Belinda did not keep the baby boy to raise herself. While she did not doubt that she possessed the inherent abilities to raise the child properly, she knew that if she chose to mother the baby, he would be stuck in a stigmatized position for life.
First, the baby would be saddled with an unemployed mama with no real employable skills beyond prayer. And even that line of work was no longer available to Belinda.
Second, she feared the newborn boy would face life being known as The Nun’s Boy. She understood the cruelty of youngsters, having been around them for several years because of the convent school in Atchison, Kansas. Additionally, she was unconvinced that supposedly mature adults would treat her son significantly better.
The paramount reason for giving the baby boy up for adoption was a reason she vowed to forever bury in her own heart and soul.

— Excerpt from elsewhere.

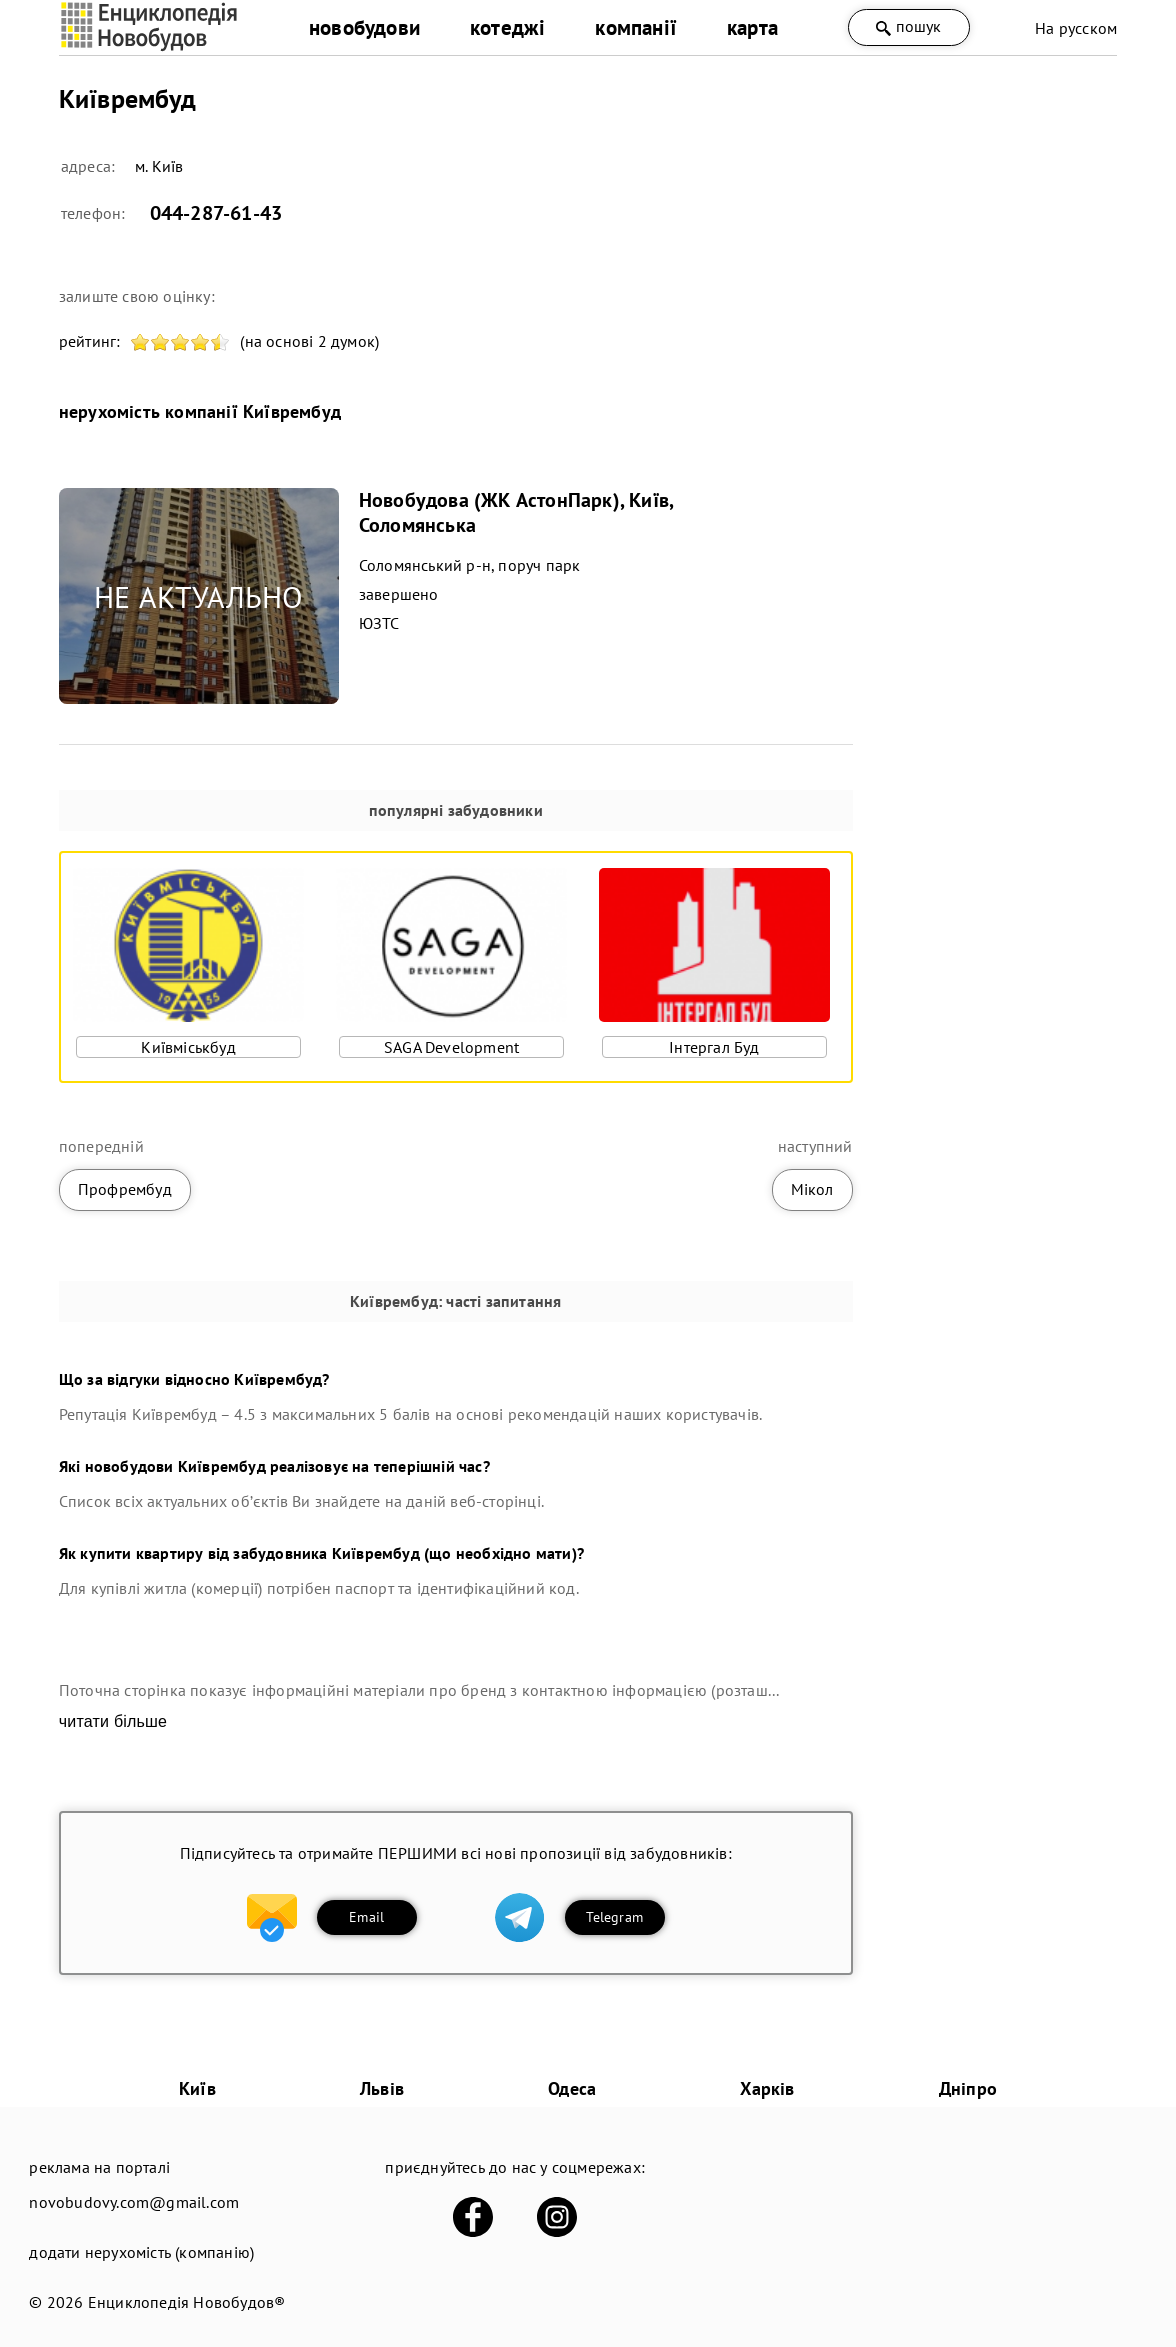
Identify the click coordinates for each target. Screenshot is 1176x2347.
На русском (1076, 28)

She realized she could have saved her place at the convent had she spoken the truth regarding the pregnancy. She understood she could have placated her parents and never caused a familial rift. But she deeply knew that if she spoke up, the innocent baby would be wrapped in a moniker far worse than The Nun’s Boy.
Indeed, while sitting on the patio that summer morning, Belinda knew that even the boy finding a decent, solid adoptive home would be scrabbled away if she let the buried secret slip.

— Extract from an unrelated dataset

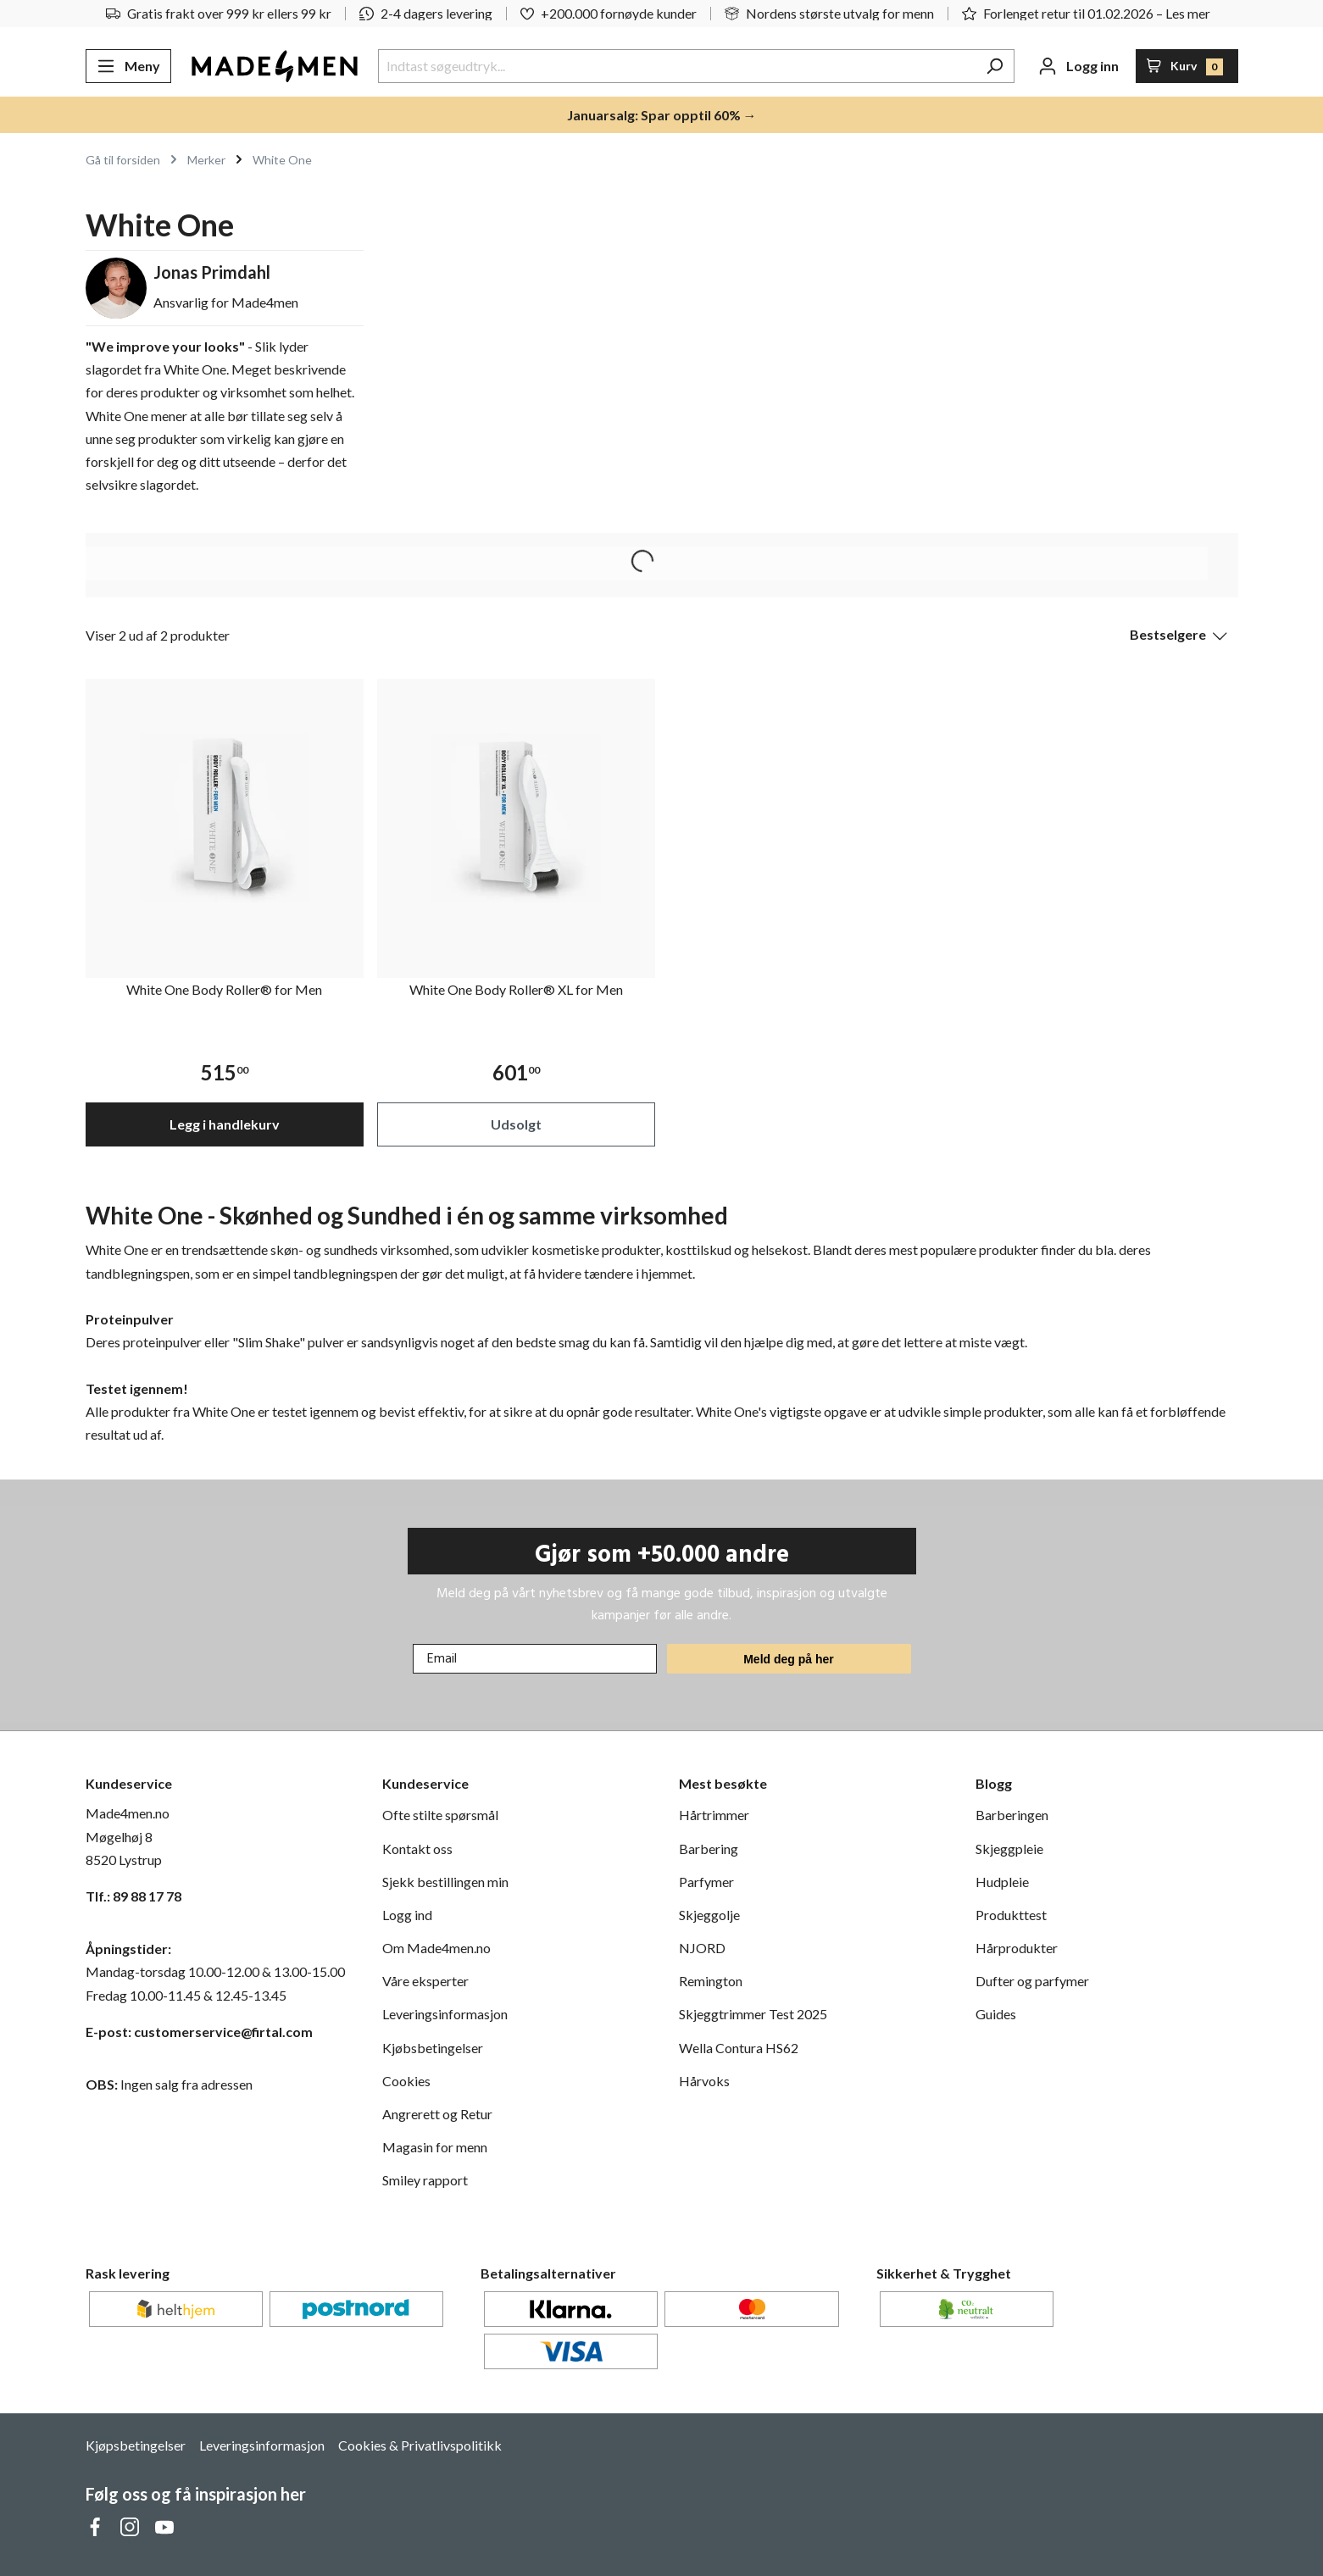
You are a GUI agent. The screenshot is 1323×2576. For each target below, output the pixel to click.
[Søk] (994, 66)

Thus, Belinda stood silent and the baby boy found a beautiful home with loving parents. Belinda never met the adoptive mom and dad, had no idea where they lived and knew she would never see the baby again. But she had been well assured that the adoptive parents were proper folks, sound people with a genuinely loving home.

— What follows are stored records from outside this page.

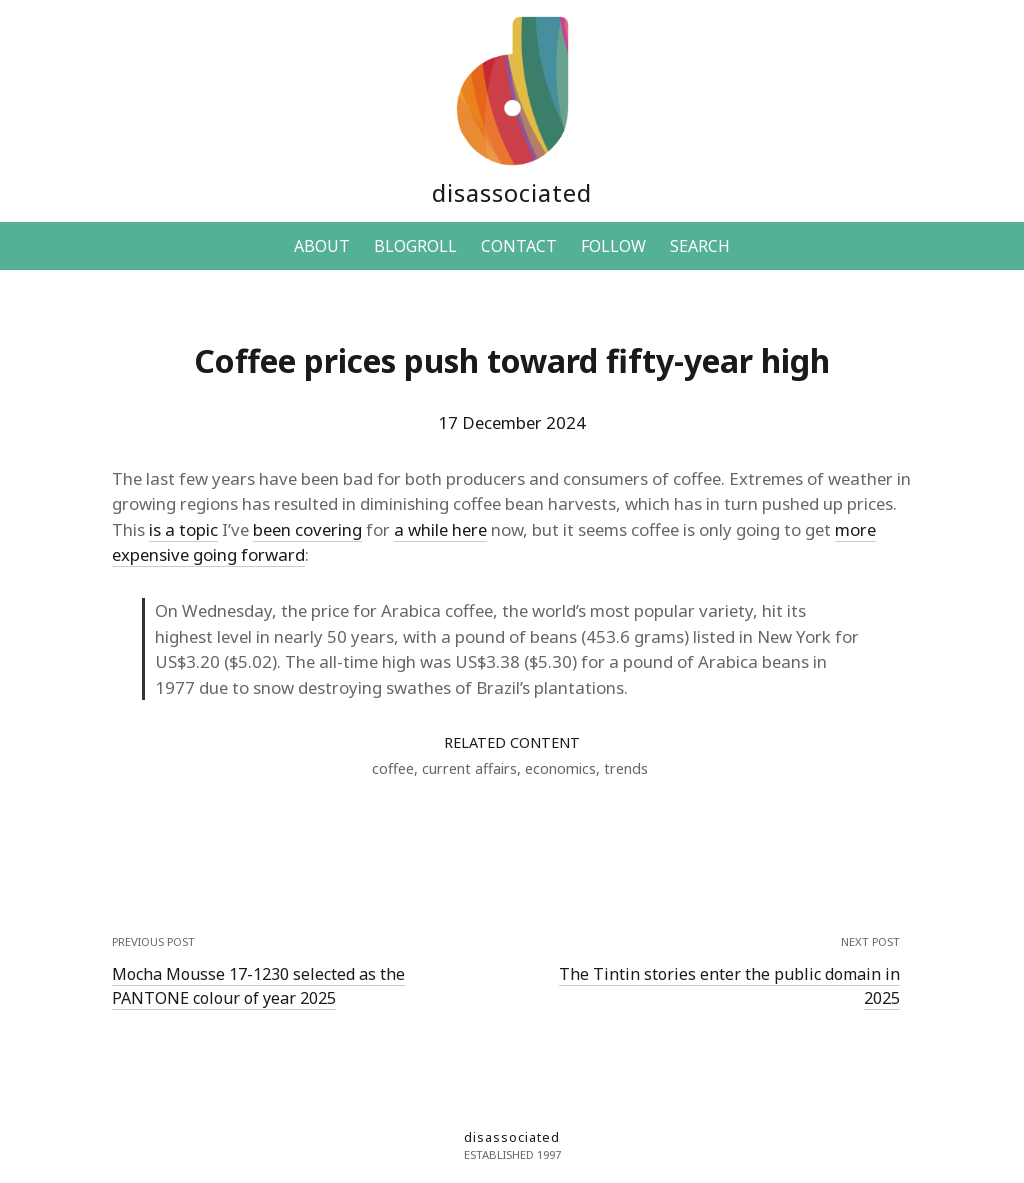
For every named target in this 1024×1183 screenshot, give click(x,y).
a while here (440, 529)
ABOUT (322, 246)
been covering (307, 529)
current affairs (469, 768)
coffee (393, 768)
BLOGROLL (415, 246)
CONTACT (519, 246)
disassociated (512, 192)
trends (626, 768)
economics (560, 768)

Just as the sun climbed over the water to officially start the day, Belinda put her rosary back into the pocket of her robe. She retreated into the bungalow for the remainder of the day. She left at dusk to take a short walk on the beach, right at the water’s edge. She found comfort and a brace of strength for the impending parental visit from the cool, wet sand oozing beneath her bare feet.
The following afternoon, Belinda’s cousin, Francine, arrived at the bungalow early to facilitate, perhaps mediate, the reunion of parents and child. Francine lived closest to Ocean City of any of the cousins, living in Baltimore.
The cousins hugged when Francine arrived. “This will be fine,” Francine assured her cousin.
About an hour later, Belinda’s parents arrived. The cousin, the daughter and the parents all made their way into the cozy living room.
The conversation remained stilted and awkward for the first hour, although Francine did her best to lightly pepper the occasion with upbeat remarks and spotty jokes.
On the tops of Belinda’s parents’ minds remained the way and how of their daughter’s conception and pregnancy while a convent bound woman.
The parents asked the questions that lurked painfully in their hearts for more than three years. But Belinda remained steadfast in her quiet promise to herself and the baby. Deeply desiring to reconcile fully with her parents, Belinda nevertheless could not betray the child she would never see again and would never know.
Even to save herself in the eyes of her family and of her church, Belinda refused to speak further.
She avowed once more that day, as she sat in the living room of the bungalow with her parents and cousin, that the secret would remain tucked away forever.
She quietly recommitted herself to never disclosing that her baby, sent off and adopted, was the conceived product of a violent rape by an unknown predator who attacked and took Sister Mary Carmel.
The detective assigned to the case let the file gather dust among the others. No one would know the secret of The Nun’s Boy from him. He’d long ago forgotten.